In this case, there's no surprise: HasX derives from std::false_type and hence HasX<bool, double>::value == false and HasX<bool, int>::value == false.

2) Defaulting U:

// Primary template
template <typename T, typename U = int>
struct HasX : std::false_type { };

Given that U defaults to int, Has<bool> actually means HasX<bool, int> and thus, HasX<bool>::value == HasX<bool, int>::value == false.

3) Adding a specialization:

// Primary template
template <typename T, typename U = int>
struct HasX : std::false_type { };

// Specialization for U = int
template <typename T>
struct HasX<T, int> : std::true_type { };

In general, thanks to the primary template, HasX<T, U> derives from std::false_type. However, there exists a specialization for U = int which derives from std::true_type. Therefore, HasX<bool, double>::value == false but HasX<bool, int>::value == true.

Thanks to the default for U, HasX<bool>::value == HasX<bool, int>::value == true.

4) decltype and a fancy way to say int:

A little digression here but, please, bear with me.

Basically (this is not entirely correct), decltype(expression) yields the type of expression. For instance, 0 has type int thus, decltype(0) means int. Analogously, 1.2 has type double and thus, decltype(1.2) means double.

Consider a function with this declaration:

char func(foo, int);

where foo is some class type. If f is an object of type foo, then decltype(func(f, 0)) means char (the type returned by func(f, 0)).

Now, the expression (1.2, 0) uses the (built-in) comma operator which evaluates the two sub-expressions in order (that is, first 1.2 and then 0), discards the first value and results in the second one. Hence,

int x = (1.2, 0);

is equivalent to

int x = 0;

Putting this together with decltype gives that decltype(1.2, 0) means int. There's nothing really special about 1.2 or double here. For instance, true has type bool and decltype(true, 0) means int as well.

What about a class type? For instace, what does decltype(f, 0) mean? It's natural to expect that this still means int but it might not be the case. Indeed, there might be an overload for the comma operator similar to the function func above that takes a foo and an int and returns a char. In this case, decltype(foo, 0) is char.

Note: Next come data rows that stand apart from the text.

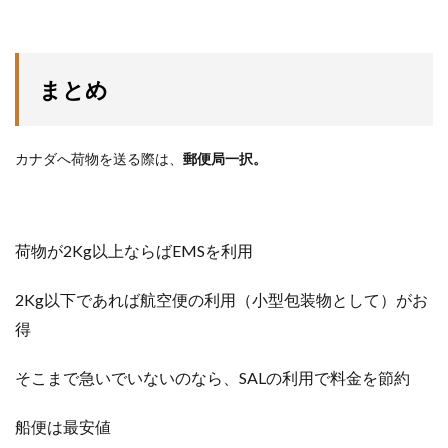
まとめ
カナダへ荷物を送る際は、
郵便局一択。
荷物が2Kg以上ならばEMSを利用
2Kg以下であれば航空便の利用（小型包装物として）がお
得
そこまで急いでいないのなら、SALの利用で料金を節約
船便は最安値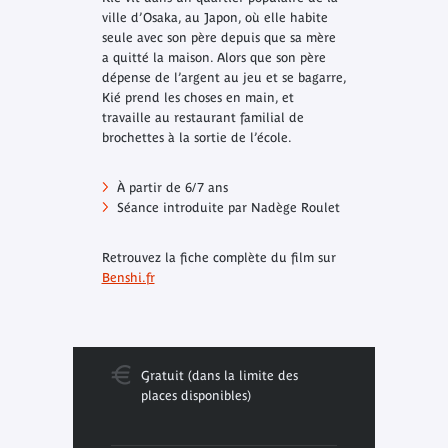
ville d’Osaka, au Japon, où elle habite
seule avec son père depuis que sa mère
a quitté la maison. Alors que son père
dépense de l’argent au jeu et se bagarre,
Kié prend les choses en main, et
travaille au restaurant familial de
brochettes à la sortie de l’école.
À partir de 6/7 ans
Séance introduite par Nadège Roulet
Retrouvez la fiche complète du film sur
Benshi.fr
Gratuit (dans la limite des
places disponibles)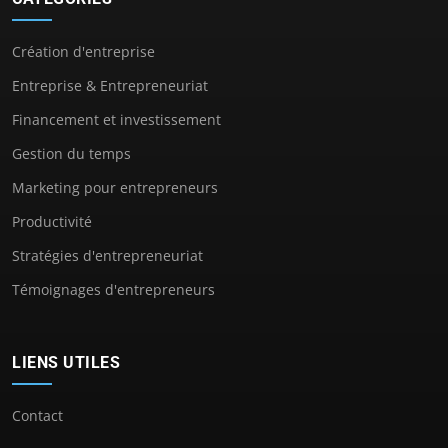
Création d'entreprise
Entreprise & Entrepreneuriat
Financement et investissement
Gestion du temps
Marketing pour entrepreneurs
Productivité
Stratégies d'entrepreneuriat
Témoignages d'entrepreneurs
LIENS UTILES
Contact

How can we avoid the use of a overload for the comma operator? Well, there's no way to overload the comma operator for a void operand and we can cast anything to void. Therefore, decltype((void) f, 0) means int. Indeed, (void) f casts f from foo to void which basically does nothing but saying that the expression must be considered as having type void. Then the built-in operator comma is used and ((void) f, 0) results in 0 which has type int. Hence, decltype((void) f, 0) means int.

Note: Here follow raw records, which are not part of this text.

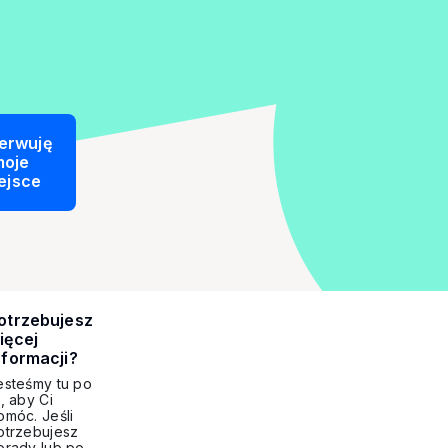
erwuję
moje
ejsce
otrzebujesz
ięcej
nformacji?
esteśmy tu po
o, aby Ci
omóc. Jeśli
otrzebujesz
orady lub po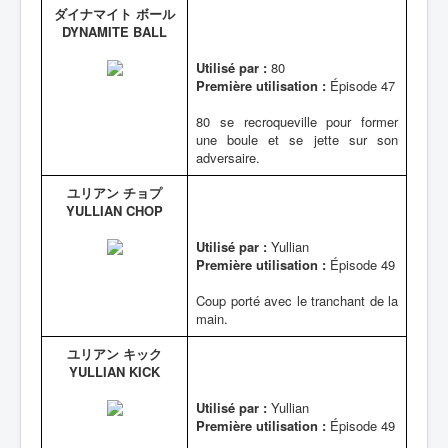
ダイナマイト ボール
DYNAMITE BALL
Utilisé par :
80
Première utilisation :
Épisode 47
80 se recroqueville pour former
une boule et se jette sur son
adversaire.
ユリアン チョプ
YULLIAN CHOP
Utilisé par :
Yullian
Première utilisation :
Épisode 49
Coup porté avec le tranchant de la
main.
ユリアン キック
YULLIAN KICK
Utilisé par :
Yullian
Première utilisation :
Épisode 49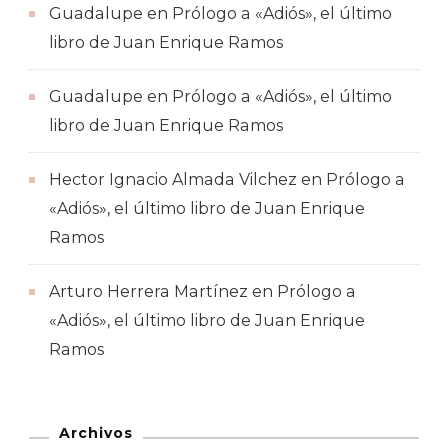
Guadalupe
en
Prólogo a «Adiós», el último
libro de Juan Enrique Ramos
Guadalupe
en
Prólogo a «Adiós», el último
libro de Juan Enrique Ramos
Hector Ignacio Almada Vilchez
en
Prólogo a
«Adiós», el último libro de Juan Enrique
Ramos
Arturo Herrera Martínez
en
Prólogo a
«Adiós», el último libro de Juan Enrique
Ramos
Archivos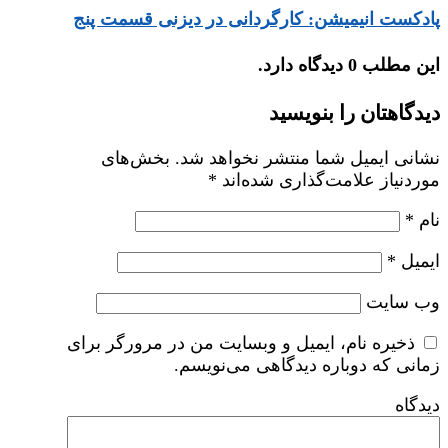
پادکست انیمیشن: کارگردانی در دیزنی قسمت پنج
این مطلب 0 دیدگاه دارد.
دیدگاهتان را بنویسید
نشانی ایمیل شما منتشر نخواهد شد.
بخش‌های
موردنیاز علامت‌گذاری شده‌اند
*
نام
*
ایمیل
*
وب‌ سایت
ذخیره نام، ایمیل و وبسایت من در مرورگر برای
زمانی که دوباره دیدگاهی می‌نویسم.
دیدگاه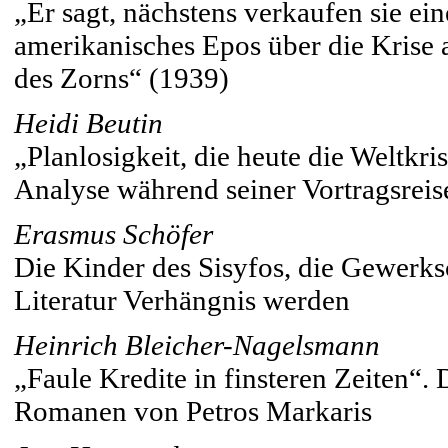
„Er sagt, nächstens verkaufen sie ei
amerikanisches Epos über die Krise
des Zorns“ (1939)
Heidi Beutin
„Planlosigkeit, die heute die Weltkri
Analyse während seiner Vortragsrei
Erasmus Schöfer
Die Kinder des Sisyfos, die Gewerks
Literatur Verhängnis werden
Heinrich Bleicher-Nagelsmann
„Faule Kredite in finsteren Zeiten“. 
Romanen von Petros Markaris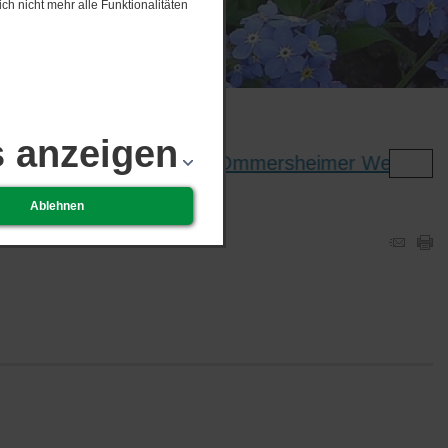
ch nicht mehr alle Funktionalitäten
s anzeigen
Klappstuhlkonzert am Ommersheimer Weiher
Ablehnen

Is this cast really necessary? Well, if there's no overload for the comma operator taking foo and int then this isn't necessary. We can always inspect the source code to see if there's such operator or not. However, if this appear in a template and f has type V which is a template parameter, then it's no longer clear (or even impossible to know) whether such overload for the comma operator exists or not. To be generic we cast anyway.

Bottom line: decltype((void) f, 0) is a fancy way to say int.

5) SFINAE:

This is a whole science ;-) OK I'm exagerating but it's not very simple either. So I'll keep the explanation to the bare minimum.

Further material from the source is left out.